## Task instructions
Your answer is the listing, printed exactly as given.

*** Material for this task ***

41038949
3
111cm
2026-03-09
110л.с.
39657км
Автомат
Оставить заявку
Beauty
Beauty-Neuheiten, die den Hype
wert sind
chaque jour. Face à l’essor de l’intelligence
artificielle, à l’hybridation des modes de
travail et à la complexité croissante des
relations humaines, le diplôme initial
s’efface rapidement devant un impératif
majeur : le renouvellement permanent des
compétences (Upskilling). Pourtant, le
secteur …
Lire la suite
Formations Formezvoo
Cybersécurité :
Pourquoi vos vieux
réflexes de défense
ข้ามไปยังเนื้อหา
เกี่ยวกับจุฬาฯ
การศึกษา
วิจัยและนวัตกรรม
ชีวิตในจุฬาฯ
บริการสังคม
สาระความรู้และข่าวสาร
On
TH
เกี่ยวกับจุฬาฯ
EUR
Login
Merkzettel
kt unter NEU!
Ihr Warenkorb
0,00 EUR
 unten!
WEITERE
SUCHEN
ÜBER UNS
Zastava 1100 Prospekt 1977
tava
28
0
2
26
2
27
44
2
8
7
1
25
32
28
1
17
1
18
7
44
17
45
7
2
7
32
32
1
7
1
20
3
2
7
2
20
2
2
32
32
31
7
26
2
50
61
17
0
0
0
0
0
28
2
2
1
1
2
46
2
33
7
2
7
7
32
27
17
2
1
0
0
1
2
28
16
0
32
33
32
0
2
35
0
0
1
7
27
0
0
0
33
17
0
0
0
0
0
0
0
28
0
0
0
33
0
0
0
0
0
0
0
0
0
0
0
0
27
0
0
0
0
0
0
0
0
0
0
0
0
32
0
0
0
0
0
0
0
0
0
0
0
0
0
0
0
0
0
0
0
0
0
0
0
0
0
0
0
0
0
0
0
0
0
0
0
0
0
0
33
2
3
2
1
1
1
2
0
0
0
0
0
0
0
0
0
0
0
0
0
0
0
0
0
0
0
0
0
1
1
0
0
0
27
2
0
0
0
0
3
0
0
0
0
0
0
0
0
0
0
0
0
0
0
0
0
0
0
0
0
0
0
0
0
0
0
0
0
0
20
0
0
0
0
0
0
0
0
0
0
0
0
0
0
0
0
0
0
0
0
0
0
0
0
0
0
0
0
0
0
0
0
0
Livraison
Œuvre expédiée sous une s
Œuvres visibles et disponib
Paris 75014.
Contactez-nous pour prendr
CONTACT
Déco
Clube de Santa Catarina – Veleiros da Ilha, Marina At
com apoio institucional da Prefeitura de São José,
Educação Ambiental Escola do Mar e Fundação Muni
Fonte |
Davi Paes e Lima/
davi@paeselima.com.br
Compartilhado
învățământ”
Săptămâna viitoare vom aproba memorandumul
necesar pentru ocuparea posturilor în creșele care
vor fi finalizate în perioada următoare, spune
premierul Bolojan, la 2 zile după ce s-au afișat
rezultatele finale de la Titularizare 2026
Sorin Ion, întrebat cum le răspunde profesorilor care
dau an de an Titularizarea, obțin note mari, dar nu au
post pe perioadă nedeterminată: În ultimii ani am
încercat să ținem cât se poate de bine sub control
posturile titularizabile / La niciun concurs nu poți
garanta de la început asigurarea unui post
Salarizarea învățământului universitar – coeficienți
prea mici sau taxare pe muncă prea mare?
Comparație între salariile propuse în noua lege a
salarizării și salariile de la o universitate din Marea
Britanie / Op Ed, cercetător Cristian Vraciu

*** End of Material for this task ***

## Exercise answer
41038949
3
111cm
2026-03-09
110л.с.
39657км
Автомат
Оставить заявку
Beauty
Beauty-Neuheiten, die den Hype
wert sind
chaque jour. Face à l’essor de l’intelligence
artificielle, à l’hybridation des modes de
travail et à la complexité croissante des
relations humaines, le diplôme initial
s’efface rapidement devant un impératif
majeur : le renouvellement permanent des
compétences (Upskilling). Pourtant, le
secteur …
Lire la suite
Formations Formezvoo
Cybersécurité :
Pourquoi vos vieux
réflexes de défense
ข้ามไปยังเนื้อหา
เกี่ยวกับจุฬาฯ
การศึกษา
วิจัยและนวัตกรรม
ชีวิตในจุฬาฯ
บริการสังคม
สาระความรู้และข่าวสาร
On
TH
เกี่ยวกับจุฬาฯ
EUR
Login
Merkzettel
kt unter NEU!
Ihr Warenkorb
0,00 EUR
 unten!
WEITERE
SUCHEN
ÜBER UNS
Zastava 1100 Prospekt 1977
tava
28
0
2
26
2
27
44
2
8
7
1
25
32
28
1
17
1
18
7
44
17
45
7
2
7
32
32
1
7
1
20
3
2
7
2
20
2
2
32
32
31
7
26
2
50
61
17
0
0
0
0
0
28
2
2
1
1
2
46
2
33
7
2
7
7
32
27
17
2
1
0
0
1
2
28
16
0
32
33
32
0
2
35
0
0
1
7
27
0
0
0
33
17
0
0
0
0
0
0
0
28
0
0
0
33
0
0
0
0
0
0
0
0
0
0
0
0
27
0
0
0
0
0
0
0
0
0
0
0
0
32
0
0
0
0
0
0
0
0
0
0
0
0
0
0
0
0
0
0
0
0
0
0
0
0
0
0
0
0
0
0
0
0
0
0
0
0
0
0
33
2
3
2
1
1
1
2
0
0
0
0
0
0
0
0
0
0
0
0
0
0
0
0
0
0
0
0
0
1
1
0
0
0
27
2
0
0
0
0
3
0
0
0
0
0
0
0
0
0
0
0
0
0
0
0
0
0
0
0
0
0
0
0
0
0
0
0
0
0
20
0
0
0
0
0
0
0
0
0
0
0
0
0
0
0
0
0
0
0
0
0
0
0
0
0
0
0
0
0
0
0
0
0
Livraison
Œuvre expédiée sous une s
Œuvres visibles et disponib
Paris 75014.
Contactez-nous pour prendr
CONTACT
Déco
Clube de Santa Catarina – Veleiros da Ilha, Marina At
com apoio institucional da Prefeitura de São José,
Educação Ambiental Escola do Mar e Fundação Muni
Fonte |
Davi Paes e Lima/
davi@paeselima.com.br
Compartilhado
învățământ”
Săptămâna viitoare vom aproba memorandumul
necesar pentru ocuparea posturilor în creșele care
vor fi finalizate în perioada următoare, spune
premierul Bolojan, la 2 zile după ce s-au afișat
rezultatele finale de la Titularizare 2026
Sorin Ion, întrebat cum le răspunde profesorilor care
dau an de an Titularizarea, obțin note mari, dar nu au
post pe perioadă nedeterminată: În ultimii ani am
încercat să ținem cât se poate de bine sub control
posturile titularizabile / La niciun concurs nu poți
garanta de la început asigurarea unui post
Salarizarea învățământului universitar – coeficienți
prea mici sau taxare pe muncă prea mare?
Comparație între salariile propuse în noua lege a
salarizării și salariile de la o universitate din Marea
Britanie / Op Ed, cercetător Cristian Vraciu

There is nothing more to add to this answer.